# A view of Hawaii. Where do you live?



## Kai (Jun 10, 2012)

I love seeing photos of where people live from their point of view! I wanted to share mine. I live in Oahu, Hawaii and just moved in January. I have been coming here for the last five years to visit family but finally made the move. I would love to see others post photos! Please do  I love photography, im not a pro but I have taken classes and try to capture the moment.

Some of these are taken with a rebel xti, canon powershot, or a gopro but all taken by me.  Enjoy, and share yours!

(sorry if they are big!)









The Byodo temple. A replica of a temple in Japan.



































View of Waikiki from hiking the Diamond head crater


----------



## MamaTank (Jun 12, 2011)

GAH, it's so GORGEOUS there! 
I live in Cornelia, GA. It's about 1 1/2 hours North East of Atlanta, and really close to the mountains. I actually don't have many pictures of my area, and my camera is broken  So I am going to pull pics off of Google lol 

Talullah Gorge: 


The view from Blood Mountain (Our favorite place to hike!) 

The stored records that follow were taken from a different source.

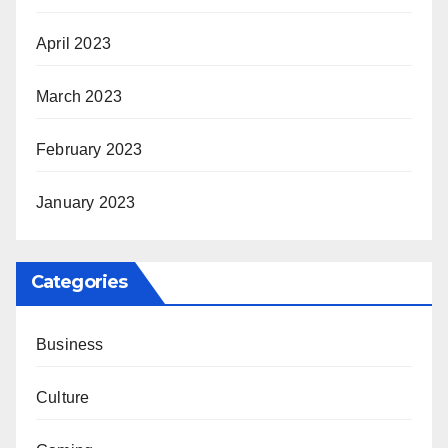
April 2023
March 2023
February 2023
January 2023
Categories
Business
Culture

Upper Blood Mountain Creek Falls: 


Right smack in the middle of town, the Big Red Apple: 


This great old house up in the mountains right next to Lake Rabun: 


Lake Lanier: 


Nachoochee Indian Burial Mound with Mount Yonah in the background: 


And the absolutely adorable tourist trap, Helen. All of the buildings look like Bavarian gingerbread houses, lol... and there are some pretty cool shops  


So, yep... that's where I live. I went from beaches and sand in Florida.... to red clay and mountains. 
And yes-- our dirt is red clay... omg, stains EVERYTHING.


----------



## Odin`s_BlueDragon (Mar 11, 2012)

@Kai ... i went to Hawaii on my senior trip and diamondhead was one thing i made sure to do. the view from up there is breath taking!

@Mamatank ... yes red dirt stains everything, walk out side and breathe wearing a white shirt and its ruined! lol

i posted a few of my trip photos hear, http://www.gopitbull.com/pictures/44960-oh-places-i-have-been-no-dogs.html. as far as photos of where i live ... hmm. lets see what ive got.

nothing. lol. i live in a yucky area a suburb of Sacramento, one with a pretty high crime/drug rate. u dont wanna see pics of that. but on the bright side, i own my home and eventually i can move into a nicer part of town


----------



## cEElint (Oct 6, 2009)

Ill pass on a pic of here.. unless u like dust and smog... lol.. Hawaii is gorgeous.. we have some really nice spots on the outskirts of town along the kern river


----------



## ames (Jun 6, 2010)

Beautiful! You take all those pictures yourself?? Totally a place I want to go one day but I don't want the 28 hour flight lol. Can't wait til I'm rich so I can get my own plane so I can stop for breaks on my trips. Lol


----------



## ::::COACH:::: (Apr 4, 2012)

Must go on vacation!


----------



## Blue_Nose_Bella (Jan 16, 2011)

Gorgeous pics!! I'm from Massachusetts and love the outdoors so I have some nice shots of local areas I frequent .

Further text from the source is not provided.